Unless the world takes action to improve economic and environmental conditions around the world, security officials will face an uphill battle in dealing with the many consequences of vulnerable societies — from wars and terrorism to heightened impacts from natural disasters.
This year’s State of the World takes on this “true axis of evil” with a range of arguments on how environment, health, and demography constitute a global security agenda.Book co-editor Michael Renner, and Worldwatch itself, are long-time players in the debates over environment’s place in security. In fact Worldwatch founder Lester Brown was one of the earliest calling for “Redefining National Security” in a 1977 Worldwatch monograph. So Michael is qualified to pen the intro chapter, “Security Redefined.” Those who remember Jessica Mathews and Norman Myers calling for a redefinition of security in 1989 in Foreign Affairs and Foreign Policy will hear familiar echoes. But Michael brings these arguments forward to today’s precarious security context and integrates some of the analytical improvements made in environment security studies over the past 15 years.
It should be said I am not a dispassionate observer on this book. For the first time, Worldwatch included outside contributors and I co-authored a chapter on environmental peacemaking and a chapter on water conflict and cooperation. Both chapters attempt to turn up the volume on the cooperative and peace-building potential of environmental issues. Environmental security discussions have historically focused heavily on environmental scarcity (water/arable land/fish) or natural resource abundance (forests) as contributing causes of violence. Too little attention, either research or policy, has been devoted to understanding and pursuing environmental pathways to peace.

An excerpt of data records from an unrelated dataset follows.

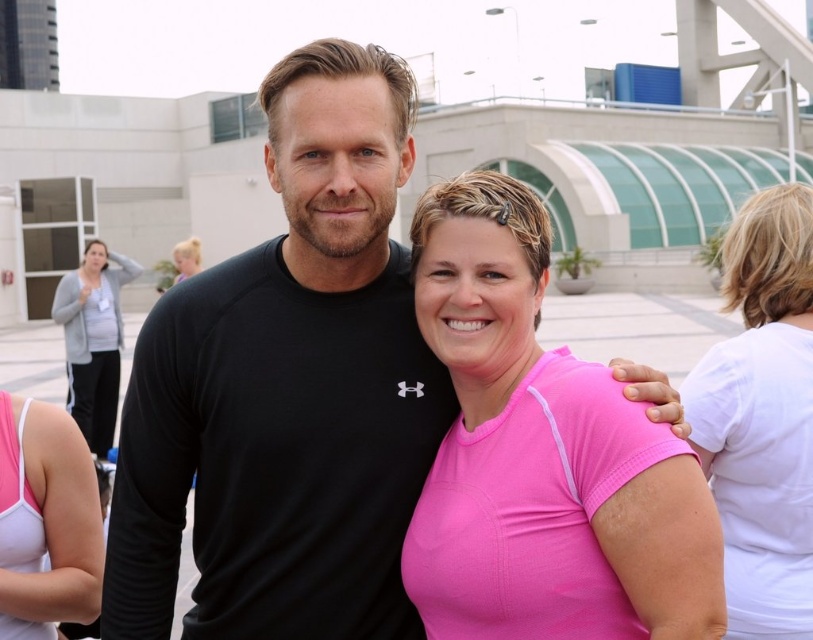 Between black matte t-shirt at center and pink matte shirt at center, which one has more height?

Standing taller between the two is black matte t-shirt at center.

Who is higher up, black matte t-shirt at center or pink matte shirt at center?

black matte t-shirt at center is above.

Locate an element on the screen. This screenshot has height=640, width=813. black matte t-shirt at center is located at coordinates (288, 390).

In order to click on black matte t-shirt at center in this screenshot , I will do `click(288, 390)`.

Which of these two, pink matte shirt at center or white matte t-shirt at right, stands shorter?

pink matte shirt at center is shorter.

Can you confirm if pink matte shirt at center is positioned above white matte t-shirt at right?

Indeed, pink matte shirt at center is positioned over white matte t-shirt at right.

The width and height of the screenshot is (813, 640). What are the coordinates of `pink matte shirt at center` in the screenshot? It's located at (541, 456).

Does white matte t-shirt at right have a greater height compared to pink fabric shirt at upper center?

No.

Identify the location of white matte t-shirt at right. (762, 417).

Where is `white matte t-shirt at right`? The image size is (813, 640). white matte t-shirt at right is located at coordinates (762, 417).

Lots of other things to like in the book. Check out the work Pekka Haavisto, the former Finnish Minister of Environment, is doing with his UNEP Post Conflict Assessment Unit. He even has the Iraqis and Iranians talking through plans for restoring the Mesopotamian Marshlands that Saddam drained. Those who are more demographically inclined can get the skinny on population and security connections from Mr. Security Demographic, Richard Cincotta of Population Action International.